Il giorno dopo i cortigiani ricevettero una lettera in cui si intimava di completare la lista presente all’ingresso della dispensa indicando chiaramente il fabbisogno settimanale della cucina. Chi non avesse ottemperato alla richiesta avrebbe potuto tranquillamente andare via dal castello e cercarsi dei nuovi alloggi.

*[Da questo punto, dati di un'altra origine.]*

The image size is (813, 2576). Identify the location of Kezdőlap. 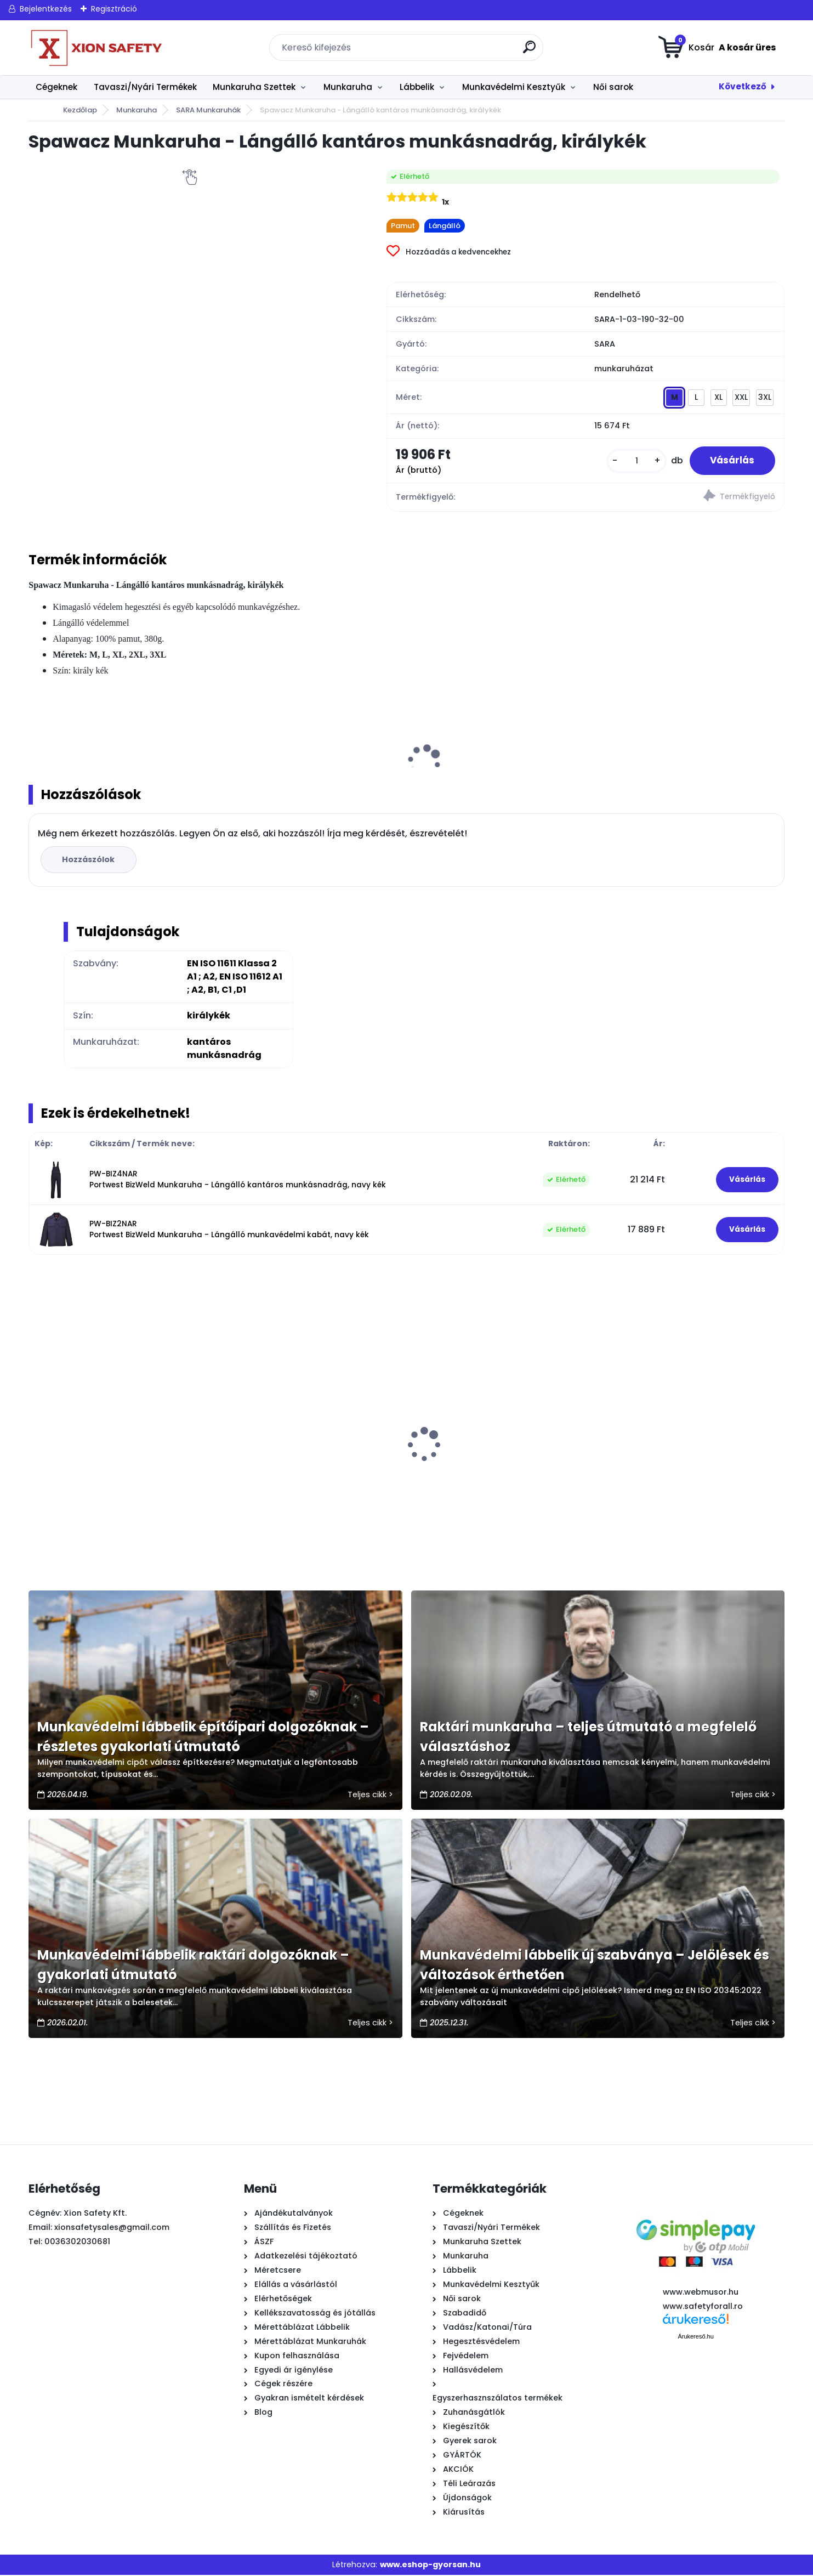 (80, 110).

Con la lista completa il mastro della dispensa potè finalmente comprare le giuste quantità evitando sprechi, ma non solo. Raccogliendo le informazioni per tipologia di prodotto si presentò dai commercianti spuntando dei prezzi migliori per l’acquisto basati sul volume. In breve dimezzò i costi relativi alla tenuta della dispensa. Il re non appena ebbe dei dati a disposizione chiamò in udienza i rappresentanti del popolo e gli raccontò come avevano risolto il problema dello spreco del cibo alla corte reale e presentò un piano di abbellimento della città con i soldi risparmiati dall’operazione. Non solo, organizzò una festa in città in cui esaltò le qualità del mastro di dispensa.

E tutti vissero felici e contenti …. insomma, quasi tutti.